The beneficial effects of cell-based therapy with MSC are apparent in multiple preclinical injury models involving all the organs in MODS. Attracted by signals from the injured and inflamed tissues, MSC appear to migrate to the site of damage and secrete an array of soluble factors and/or exosomes/microvesicles which suppress the injury. This review highlights the preclinical evidence which provided the underlying rationale for several phase I/II clinical trials in ARDS, AKI, and stroke. Based on promising preliminary results, further phase II and III trials are underway, the results of which are pending. However, no clinical studies are underway for ALF, TBI, sepsis, and MODS.

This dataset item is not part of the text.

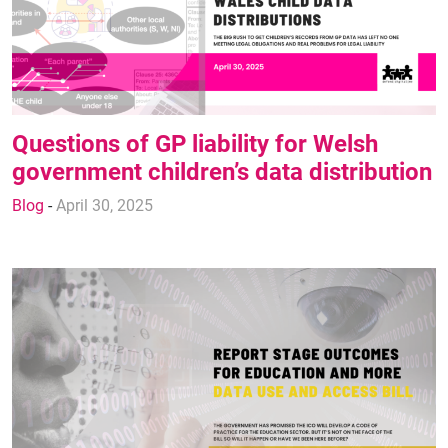
Questions of GP liability for Welsh
government children’s data distribution
Blog
-
April 30, 2025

Some concerns still remain with MSC cell-based therapy which will need to be addressed in ongoing Phase I/II clinical trials such as the long term adverse effects of systemic immune suppression, potential for ectopic tissue formation, and MSC immunogenicity. Although very promising, the evidence is still unclear whether MSC cell-based therapy is superior to current therapies. We still await the results from the clinical trials.

Dr. Monsel was funded by the International Research Grant from the Société Française d’Anesthésie-Réanimation (Paris, France). Dr. Lee was supported by the National Heart, Lung, and Blood Institute (Bethesda, Maryland; grant no. HL-113022) and Hamilton Endowment Funds (University of California San Francisco Department of Anesthesiology, San Francisco, California).

The authors declare no competing interests.